И тут я понял, что значит воспитание. Видимо, не зря «нас всех учили понемногу»: драка сразу стала похожа на игру в одни ворота, хотя у наших не было даже луков, не говоря уже об арбалетах. Мы ударили, когда противник вовсе не ожидал этого. Питек при этом играл роль артиллерии крупного калибра: он метал сучья с таким же изяществом и непринужденностью, как австралийские аборигены свои бумеранги; Никодим вооружился мощной дубиной и вышибал ею оружие из рук противников, Георгий подобрал какую-то палку и действовал ею, как мечом; он, правда, не наносил ударов, но так убедительно показывал, что сейчас нанесет, что любой испугался бы. Ну, а что касается Уве-Йоргена, то он выглядел в драке, как человек, направляющийся на свидание с любимой девушкой, — он прямо-таки излучал блаженство, шел на противника, не сгибаясь, в два счета отнял у одного из наступавших арбалет и выпустил пару стрел очень точно, заставив их прогудеть в сантиметре от ушей тех воителей, кто пытался поддерживать в остальных ратный дух. Те сразу поняли намек, повторять им не пришлось.

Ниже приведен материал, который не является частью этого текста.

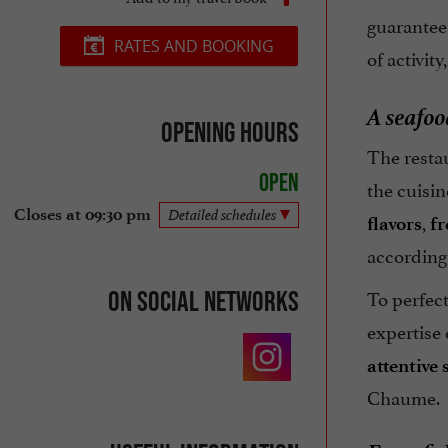
guarantee
RATES AND BOOKING
of activity
A seafoo
Opening hours
The resta
Open
the cuisin
Closes at 09:30 pm
Detailed schedules
,
flavors
fr
according 
To perfec
On social networks
expertise
attentive 
Chaume.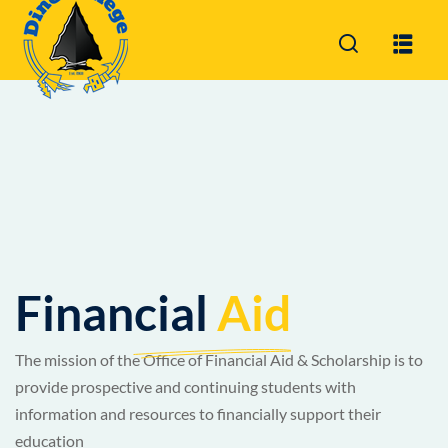
Sign in
Sign up
Sign in
Don’t have an account?
Sign up
Financial
Aid
Lost your password?
Remember me
The mission of the Office of Financial Aid & Scholarship is to
provide prospective and continuing students with
information and resources to financially support their
education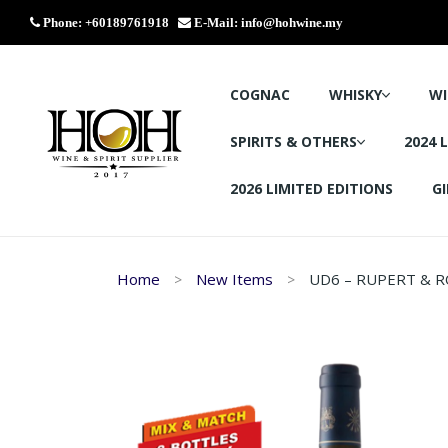
Phone: +60189761918
E-Mail:
info@hohwine.my
COGNAC
WHISKY
WI
SPIRITS & OTHERS
2024 
2026 LIMITED EDITIONS
GI
Home
New Items
UD6 – RUPERT & R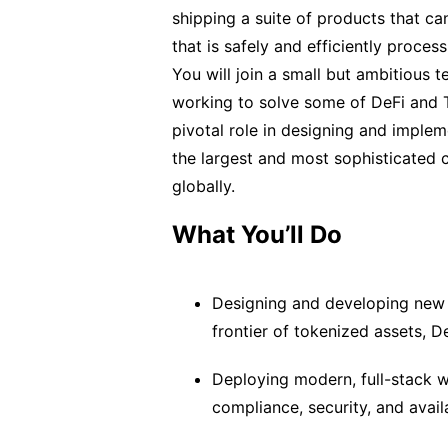
shipping a suite of products that can
that is safely and efficiently proces
You will join a small but ambitious 
working to solve some of DeFi and T
pivotal role in designing and implem
the largest and most sophisticated ca
globally.
What You’ll Do
Designing and developing new 
frontier of tokenized assets, De
Deploying modern, full-stack w
compliance, security, and avail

Я участвовал в сражении меньше всех. Видя, что наша берет, я отошел в сторону и только следил, чтобы кто-нибудь из наших в азарте не стал драться всерьез. Все-таки мы поступали необычайно глупо. Сражались с теми, кого, несомненно, послали власти, — а ведь именно с властями мы должны были вступить в контакт. Теперь наша задача могла сильно осложниться — стоило только властям узнать, что мы выступили против них. Может быть, начинать следовало все-таки с переговоров, а не с драки?
Пока я размышлял, сражение успело закончиться. Деморализованный противник бежал, а мы подобрали трофеи — арбалеты, стрелы, короткие дубинки. Хватились Иеромонаха — его не оказалось среди нас; но не прошло еще и десяти минут, мы не успели даже организовать поисковую группу, как он появился, и не как-нибудь, а верхом на лошади; потом оказалось, что она была из обоза — тащила телегу, полную лопат, топоров и еще разной разности.
Это была картина: прямо Минин и Пожарский в одном лице. Так и казалось, что вслед за нашим Иеромонахом из лесу выступит дружина в синеватых кольчугах, с секирами на плечах и короткими славянскими мечами у пояса, или, если уж не дружина, то по меньшей мере тридцать три богатыря; кудлатая борода нашего воина хорошо монтировалась с представлением о дядьке Черноморе. Однако больше никто из лесу не вышел, и Иеромонах подъехал к нам в гордом одиночестве.
Но я смотрел уже не на него. Случайно взгляд мой зацепился за Уве-Йоргена, и я поразился: до чего же любовь меняет человека! Это был уже не суровый воин, каким он чаще всего казался, не умудренный невзгодами, слегка презрительный скептик; он весь светился изнутри, в глазах его было счастье, и руки дрожали. Он медленно встал, шагнул, постоял, шагнул еще раз — словно боясь, словно не веря тому, что это — не мечта, а реальность. Потом в два прыжка оказался у лошади — и обнял ее за шею, и припал к ней лицом, и даже, кажется, заплакал, и гладил ее, и бормотал что-то на своем родном хохдойч — на языке, в котором тут разбирался, пожалуй, я один, и то не бог весть как; в конце концов он едва не силой стащил Иеромонаха, вскочил в седло, и мне даже захотелось поверить, что он и в самом деле был рыцарем и в свое время совершал в седле такие походы, на какие и несколькими веками позже не всякий бы отважился, — был рыцарем, а не просто любителем верховой езды из какого-нибудь аристократического клуба. Вот как бывает: кажется, ты знаешь о человеке все — даже то, чего он никак не афиширует, — и вдруг в результате какого-то пустячного происшествия начинаешь видеть его совсем с другой стороны, пусть общей картины это и не меняет.